The waterfall system consists of about 270 falls along 2.7 kilometres (1.67 miles) of the Iguazu River. Some of the individual falls are up to 82 metres (269 feet) in height, though the majority are about 64 metres (210 feet). The Garganta del Diablo or Devil’s Throat (Garganta do Diabo in Portuguese), a U-shaped 150-metre-wide and 700-metre-long (490 by 2300 feet) cliff, is the most impressive of all, and marks the border between Argentina and Brazil. Most of the falls are within Argentine territory, but from the Brazilian side a more panoramic view of the Garganta del Diablo is obtained. Many islands split up the falls, including several large ones. About 900 metres of the 2.7-kilometre length does not have water flowing over it. The first European to find the falls was the Spanish Conquistador Álvar Núñez Cabeza de Vaca, after whom one of the falls in the Argentine side is named.
The falls are shared by the Iguazú National Park (Argentina) and Iguaçu National Park (Brazil). These parks were designated UNESCO World Heritage Sites in 1984 and 1986, respectively.

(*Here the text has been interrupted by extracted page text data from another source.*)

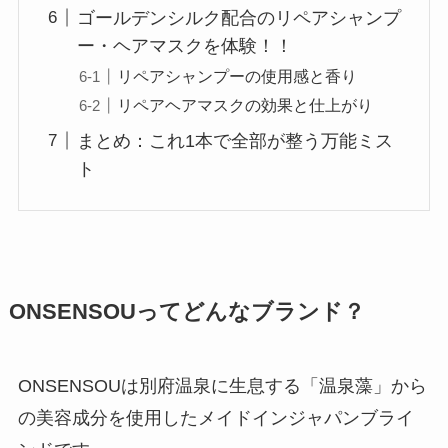
ゴールデンシルク配合のリペアシャンプ
ー・ヘアマスクを体験！！
リペアシャンプーの使用感と香り
リペアヘアマスクの効果と仕上がり
まとめ：これ1本で全部が整う万能ミス
ト
ONSENSOUってどんなブランド？
ONSENSOUは別府温泉に生息する「温泉藻」から
の美容成分を使用したメイドインジャパンブライ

The name Iguazu comes from the Guarani words y (water) and guasu (big). The legend says that a god pretended to marry a beautiful aborigine named Naipú, who fled with her mortal lover in a canoe. In rage, the god sliced the river creating the waterfalls, condemning the lovers to an eternal fall.
Iguazu falls are the second largest in the world after Victoria Falls in Africa and are deservedly one of the seventh wonders of the world. Their height isn’t so inspiring as is their length – the falls seem to go on and on in the distance. When the water level of the river is high, the whole ridge is almost covered in the huge expanse of water pouring over. At other times, when the river level is lower, the amount of water is less and trees are rocks jump out from the fall wall providing a beautiful break in the water. Their are multiple approaches to the falls, both from above and below. At some points you can get so close that you will feel the spray from the falls on your face. The Iguazu falls is formed at the edge of a volcanic flow where the rock suddenly changed hardness and wore away. What’s sad is there was a second, even larger, fall that was destroyed when the river was dammed.
Besides the falls, you can enjoy a walk through the bush where you will be delighted with sights of monkeys and tucans playing in the forest.
For those who would like to see the falls from both sides, it is only a short taxi ride across the border to Brazil. It is suggested that the Brazil side should be seen first, as, although stunning, is not quite as awesome as the Argintinian side, and this way leaves the best until last. You should give yourselves at least half a day on each side and preferably more.